» **Task directions**
Begin at the first line of the data and copy each line through the one containing "Data and events from Claude", that line included, with no pictures.

(Transcribed page contents)
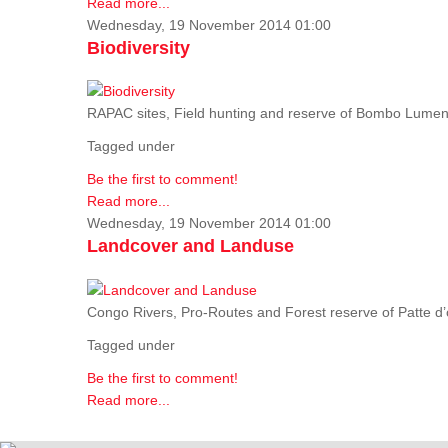
Read more...
Wednesday, 19 November 2014 01:00
Biodiversity
RAPAC sites, Field hunting and reserve of Bombo Lumene
Tagged under
Be the first to comment!
Read more...
Wednesday, 19 November 2014 01:00
Landcover and Landuse
Congo Rivers, Pro-Routes and Forest reserve of Patte d’o
Tagged under
Be the first to comment!
Read more...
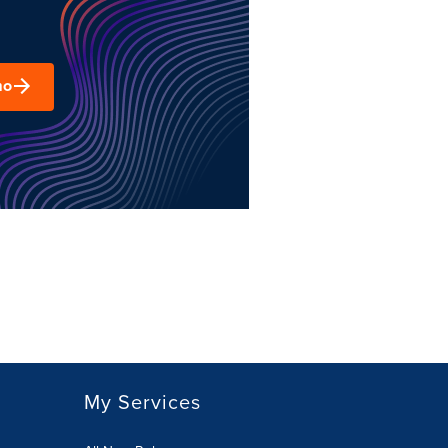
mo
My Services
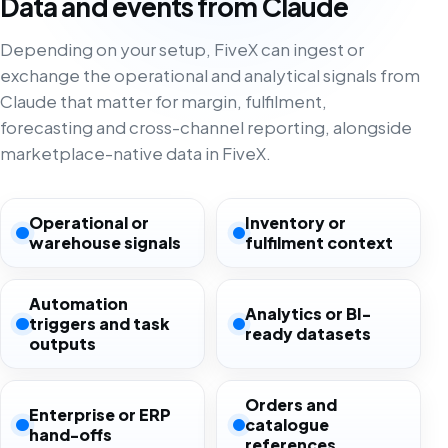
Data and events from Claude
Depending on your setup, FiveX can ingest or
exchange the operational and analytical signals from
Claude that matter for margin, fulfilment,
forecasting and cross-channel reporting, alongside
marketplace-native data in FiveX.
Operational or
Inventory or
warehouse signals
fulfilment context
Automation
Analytics or BI-
triggers and task
ready datasets
outputs
Orders and
Enterprise or ERP
catalogue
hand-offs
references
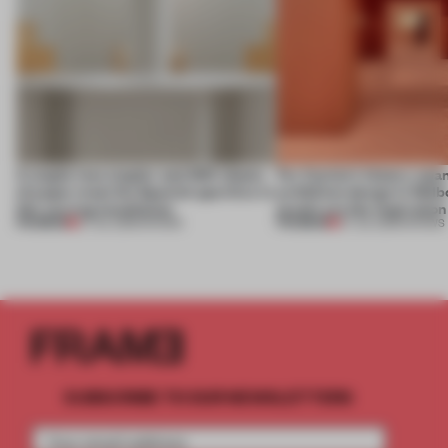
A staple-less stapler and 400 sheets
For Cartier’s history-spa
of paper meet the Spanish aperitivo in
exhibition design in Melb
this curving installation
jewels are the inspiration
PREMIUM
PREMIUM
27 JUL 2026
•
SHOWS
07 JUL 2026
•
SHOWS
SUBSCRIBE TO OUR NEWSLETTERS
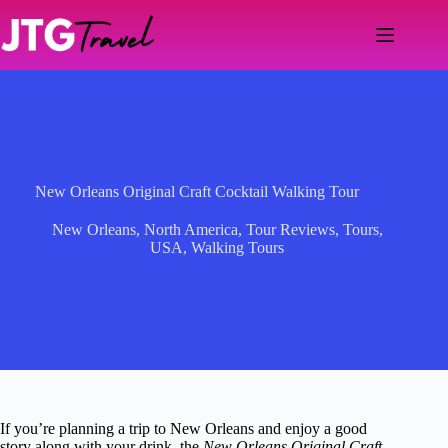
Skip
to
content
New Orleans Original Craft Cocktail Walking Tour
New Orleans
,
North America
,
Tour Reviews
,
Tours
,
USA
,
Walking Tours
If you’re planning a trip to New Orleans and enjoy a good
story along with your drink, the
New Orleans Original Craft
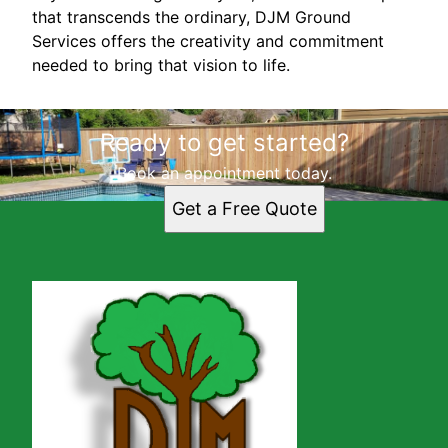
that transcends the ordinary, DJM Ground
Services offers the creativity and commitment
needed to bring that vision to life.
Ready to get started?
Book an appointment today.
Get a Free Quote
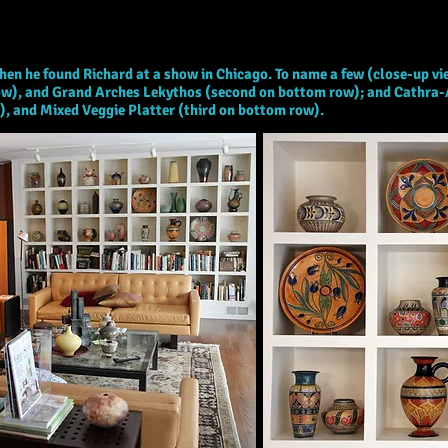
hen he found Richard at a show in Chicago. To name a few (close-up v
e row), and Grand Arches Lekythos (second on bottom row); and Cathra-
w), and Mixed Veggie Platter (third on bottom row).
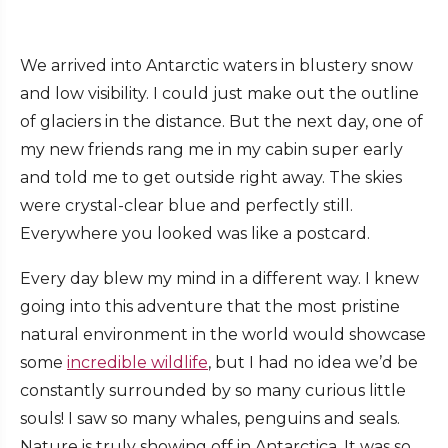
We arrived into Antarctic waters in blustery snow
and low visibility. I could just make out the outline
of glaciers in the distance. But the next day, one of
my new friends rang me in my cabin super early
and told me to get outside right away. The skies
were crystal-clear blue and perfectly still.
Everywhere you looked was like a postcard.
Every day blew my mind in a different way. I knew
going into this adventure that the most pristine
natural environment in the world would showcase
some
incredible wildlife
, but I had no idea we’d be
constantly surrounded by so many curious little
souls! I saw so many whales, penguins and seals.
Nature is truly showing off in Antarctica. It was so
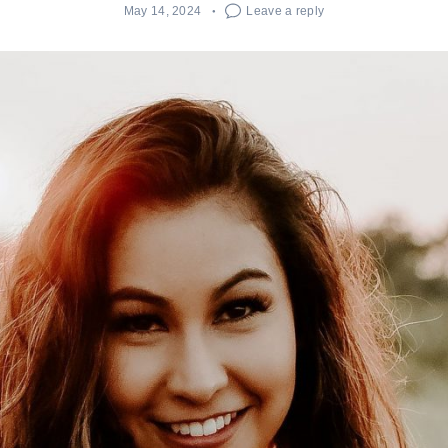
May 14, 2024
Leave a reply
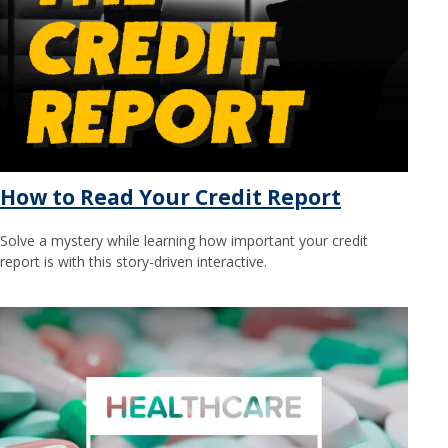
How to Read Your Credit Report
Solve a mystery while learning how important your credit
report is with this story-driven interactive.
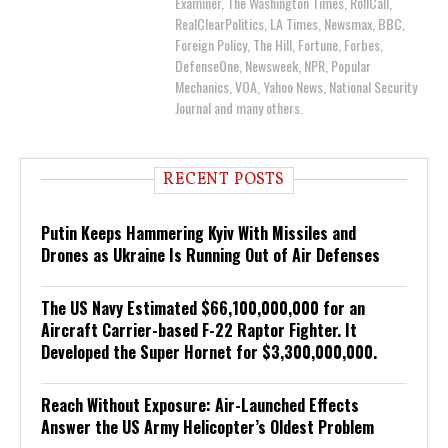
Examiner, The Washington Times, RollCall,
RealClearPolitics, LA Times, Newsmax, BBC,
Foreign Policy, The Hill, Fortune, Forbes,
DefenseOne, Newsweek, NPR, Popular
Mechanics, VOA, Yahoo News, National Security
Journal and many others.
RECENT POSTS
Putin Keeps Hammering Kyiv With Missiles and
Drones as Ukraine Is Running Out of Air Defenses
The US Navy Estimated $66,100,000,000 for an
Aircraft Carrier-based F-22 Raptor Fighter. It
Developed the Super Hornet for $3,300,000,000.
Reach Without Exposure: Air-Launched Effects
Answer the US Army Helicopter’s Oldest Problem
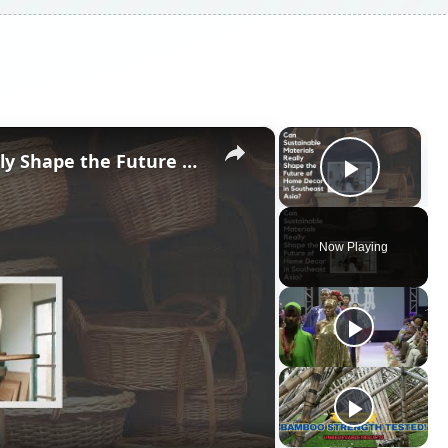
×
×
Can Sustainable Materials Really Shape the Future of Home Decor in Southeast Asia?
Play V
Now Playing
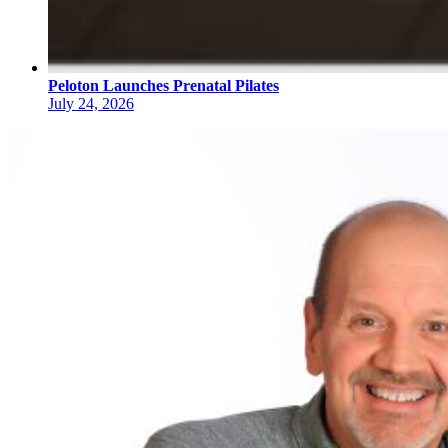
Peloton Launches Prenatal Pilates
July 24, 2026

» **Written answer**
Read more...
Wednesday, 19 November 2014 01:00
Biodiversity
RAPAC sites, Field hunting and reserve of Bombo Lumene
Tagged under
Be the first to comment!
Read more...
Wednesday, 19 November 2014 01:00
Landcover and Landuse
Congo Rivers, Pro-Routes and Forest reserve of Patte d’o
Tagged under
Be the first to comment!
Read more...
mo
My Services
Data and events from Claude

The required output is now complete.